Old metaphysics, it has been said, was motivated chiefly by this one question: How is reality to be attained; how are we to obtain and receive it; how is it to be grasped, appropriated, incorporate,d possessed as a property of ourselves? This is the problem of a conquête de l’être, of the conquest of actuality. And the answer is: cognition, spiritual insight. For Thomas as well as for Augustine, cognition is essentially seizure of the world and grasping of reality. To know is by the nature of knowing to have; there is no form of having in which the object is more intensely grasped. In Thomas we more than once find the proposition that knowing is “the highest mode of having.” But this, we make haste to add, is not because that mode of having is the “most spiritual”–this would once again be an “idealizing” misconstruction, into which we seem almost necessarily to fall. Rather, knowing is the highest mode of having because in the world there is no other form so thoroughgoing. Knowing is not only appropriation which results in “property” and “proprietorship.” It is assimilation in the quite exact sense that the [cognition-independent] world, in so far as it is known, is incorporated into the very being of the knower. This, indeed, distinguishes cognitive from noncognitive beings: the latter have nothing outside themselves, whereas the knower obtains a share in alien beings in that he knows them, that is to say, in that he takes them into himself and, as Thomas puts it, possesses the “form” of these alien beings. Material things have closed boundaries; they are not accessible, cannot be penetrated, by things outside themselves. But one’s existence as a spiritual being involves being and remaining oneself and at the same time admitting and transforming into oneself the reality of the world. No other material thing can be present in the space occupied by a house, a tree, or a fountain pen. But where there is mind, the totality of things has room; it is “possible that in a single being the comprehensiveness of the whole universe may dwell.” This principle is expressed in that great dictum Aristotle which has become a truism for the Occident: “The soul is at bottom all that is,” anima est quoddamodo omnia.

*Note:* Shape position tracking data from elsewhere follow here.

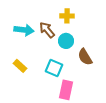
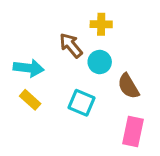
cyan arrow: (24, 30) -> (29, 68), moved
pink rectangle: (66, 90) -> (133, 132), moved

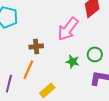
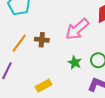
orange line: (28, 70) -> (19, 43), moved

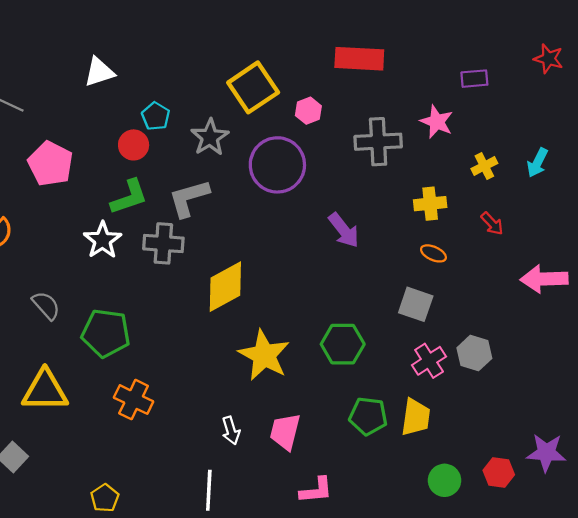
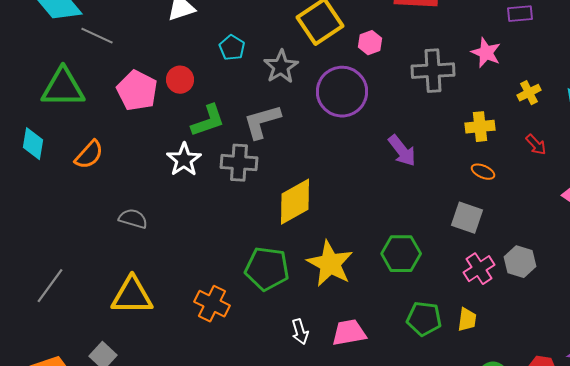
red circle: (134, 145) -> (180, 80), moved
gray semicircle: (46, 305) -> (133, 219), turned -32
green pentagon: (106, 333) -> (267, 269), moved
yellow trapezoid: (416, 417) -> (467, 320), size x0.7
pink trapezoid: (285, 432) -> (349, 333), turned 66

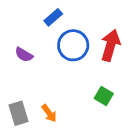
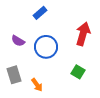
blue circle: (73, 45) -> (46, 47), moved
gray rectangle: (19, 113) -> (14, 75), moved

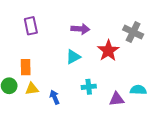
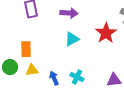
purple arrow: (80, 29) -> (69, 13), moved
cyan cross: (89, 87) -> (77, 77), moved, turned 32

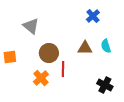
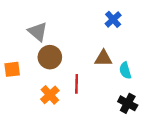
cyan semicircle: (106, 46) -> (125, 71), moved
brown circle: (49, 53) -> (50, 57), moved

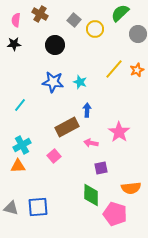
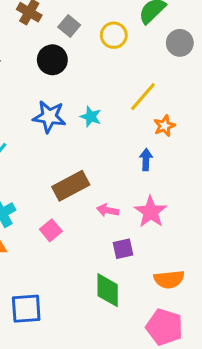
gray square: (74, 20) -> (69, 26), moved
orange star: (137, 70) -> (164, 126), moved
blue arrow: (87, 110) -> (146, 160), moved
pink star: (119, 132) -> (151, 212), moved
pink pentagon: (115, 214) -> (164, 327), moved

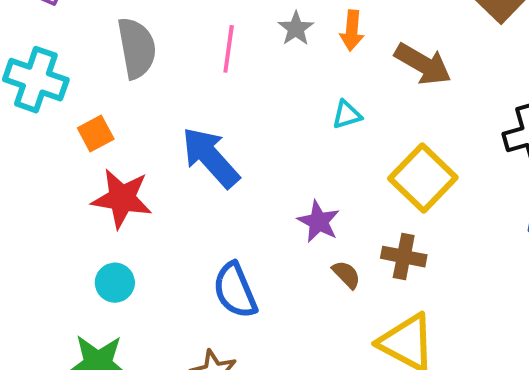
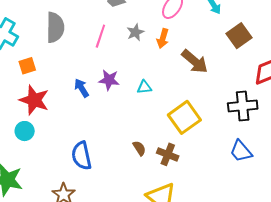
cyan triangle: (347, 115) -> (144, 87), moved
blue arrow: (210, 157) -> (82, 88), size x0.6
purple star: (319, 222) -> (109, 80), moved, turned -30
brown semicircle: (346, 275) -> (139, 148), moved
cyan circle: (115, 283) -> (25, 131), moved

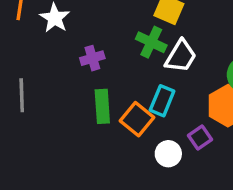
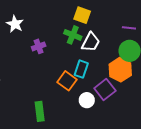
green rectangle: (102, 106) -> (40, 111), moved
purple square: (200, 137) -> (105, 89), size x1.5

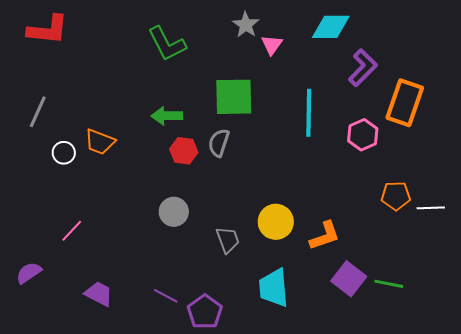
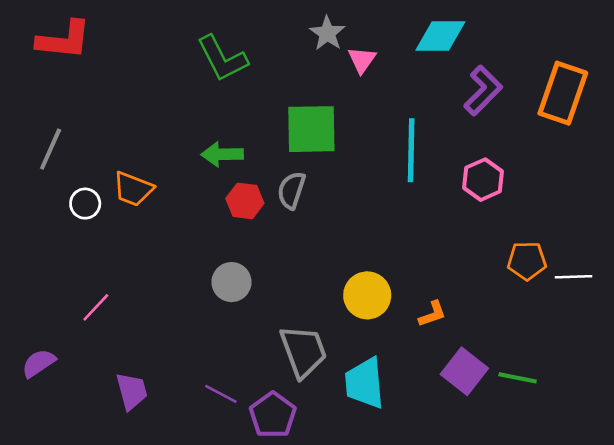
orange rectangle: (405, 103) -> (563, 93), moved
orange L-shape: (325, 236) -> (432, 314), size x0.7
gray trapezoid: (228, 240) -> (303, 351), moved, size x1.5
purple trapezoid: (99, 294) -> (132, 391), turned 48

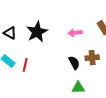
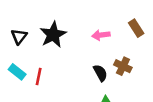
black triangle: (10, 33) -> (19, 36), turned 40
brown cross: (92, 58) -> (123, 66), turned 32

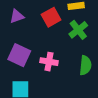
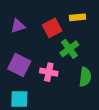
green cross: (78, 30) -> (69, 49), moved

…Happiness is attained in an act of cognition because there is no other perfect way in which we can truly obtain “the whole good,” and all reality in general.Josef Pieper 1957: Happiness and Contemplation
Enrollment in the Lyceum Institute, and the attempt to join in the satiation of this essential human hunger, is open to all-comers: graduate and undergraduate students, professors, clergy, the philosophically-seeking general public, and so on. Experts and novices alike profit from the community of common purpose and the mutual support in the pursuit of bettered habits. It is affordable (costing less per month than most streaming entertainment services); accessible by computer, tablet, or phone, wherever one has an internet connect; and always-improving.
The Lyceum Institute seal includes–top, left, and right–the motto, inquirere, ordinare, memorare, as well as four pertinent symbols: the book upper left, in which we not only store information but provide a continued preservation of wisdom and understanding; the flowing water upper right, which continually gives life as we continually study (and which alludes to a great influence on our study, Thomas Aquinas); the inverted caducei bottom left, used in ancient Greece–prior to becoming symbols of the medical arts–to designate messengers, and thus being signs of a sign, which here symbolize through their inversion the dialectic which characterizes our inquiry; and the compass bottom right, which signifies our continued seeking of order and direction in our collective pursuits.